[Records excerpted from a collection]
· · · · · · ·

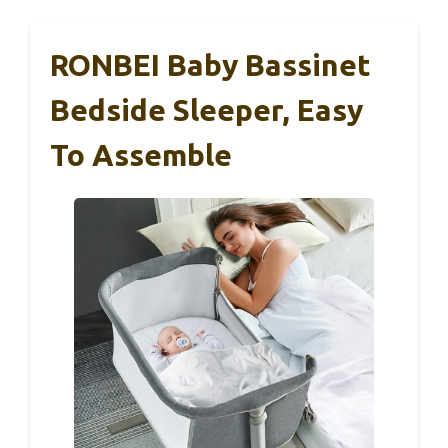
RONBEI Baby Bassinet
Bedside Sleeper, Easy
To Assemble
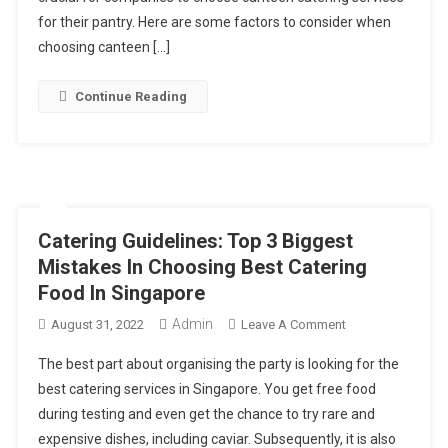
Choosing
for their pantry. Here are some factors to consider when
Canteen
choosing canteen […]
Catering
Services
Continue Reading
Catering Guidelines: Top 3 Biggest
Mistakes In Choosing Best Catering
Food In Singapore
Admin
On
August 31, 2022
Leave A Comment
Catering
The best part about organising the party is looking for the
Guidelines:
best catering services in Singapore. You get free food
Top
during testing and even get the chance to try rare and
3
expensive dishes, including caviar. Subsequently, it is also
Biggest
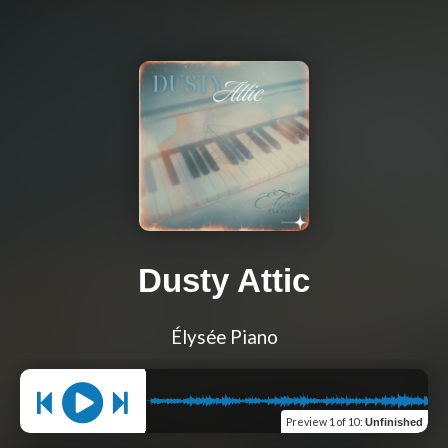
Dusty Attic
Élysée Piano
Preview
1 of 10
:
Unfinished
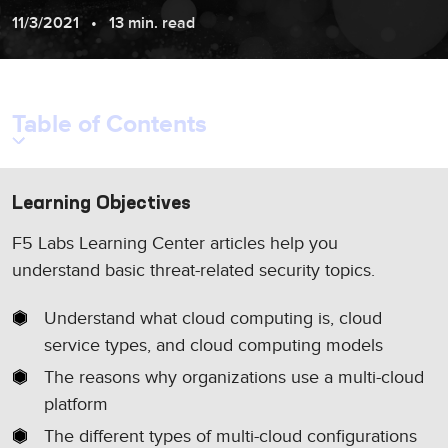
11/3/2021
13 min. read
Table of Contents
Learning Objectives
F5 Labs Learning Center articles help you
understand basic threat-related security topics.
Understand what cloud computing is, cloud
service types, and cloud computing models
The reasons why organizations use a multi-cloud
platform
The different types of multi-cloud configurations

· · · · · · ·

**Work required**:
Give the lines of the entries above exactly as they appear, leaving out each picture.

**Exercise answer**:
RONBEI Baby Bassinet
Bedside Sleeper, Easy
To Assemble
Choosing
for their pantry. Here are some factors to consider when
Canteen
choosing canteen […]
Catering
Services
Continue Reading
Catering Guidelines: Top 3 Biggest
Mistakes In Choosing Best Catering
Food In Singapore
Admin
On
August 31, 2022
Leave A Comment
Catering
The best part about organising the party is looking for the
Guidelines:
best catering services in Singapore. You get free food
Top
during testing and even get the chance to try rare and
3
expensive dishes, including caviar. Subsequently, it is also
Biggest
Dusty Attic
Élysée Piano
Preview
1 of 10
:
Unfinished
11/3/2021
13 min. read
Table of Contents
Learning Objectives
F5 Labs Learning Center articles help you
understand basic threat-related security topics.
Understand what cloud computing is, cloud
service types, and cloud computing models
The reasons why organizations use a multi-cloud
platform
The different types of multi-cloud configurations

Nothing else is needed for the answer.